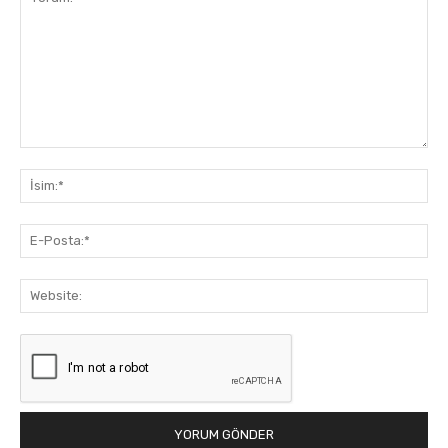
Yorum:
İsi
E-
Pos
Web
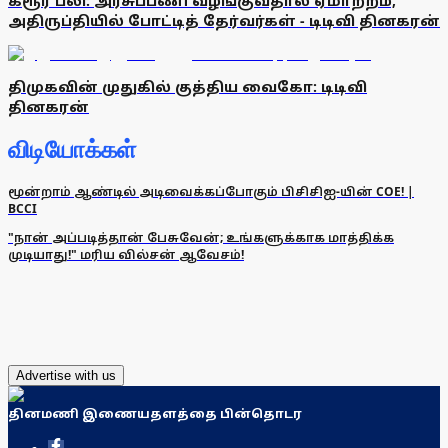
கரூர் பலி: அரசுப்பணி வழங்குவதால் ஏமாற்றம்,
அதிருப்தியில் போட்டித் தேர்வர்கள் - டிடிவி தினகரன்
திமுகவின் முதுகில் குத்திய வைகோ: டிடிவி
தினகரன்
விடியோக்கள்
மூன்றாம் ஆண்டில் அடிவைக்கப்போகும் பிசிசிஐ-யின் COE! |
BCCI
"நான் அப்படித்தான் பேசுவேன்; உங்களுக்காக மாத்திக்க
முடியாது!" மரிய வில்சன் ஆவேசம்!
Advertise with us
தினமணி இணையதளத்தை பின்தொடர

▬▬▬

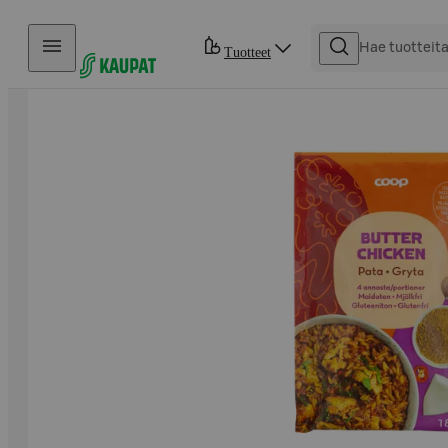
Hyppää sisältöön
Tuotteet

▬▬▬

- [What needs to be done]: The lines you return should be those above that contain the word "னகரன", every one of them.

- [Answer below]:
அதிருப்தியில் போட்டித் தேர்வர்கள் - டிடிவி தினகரன்
தினகரன்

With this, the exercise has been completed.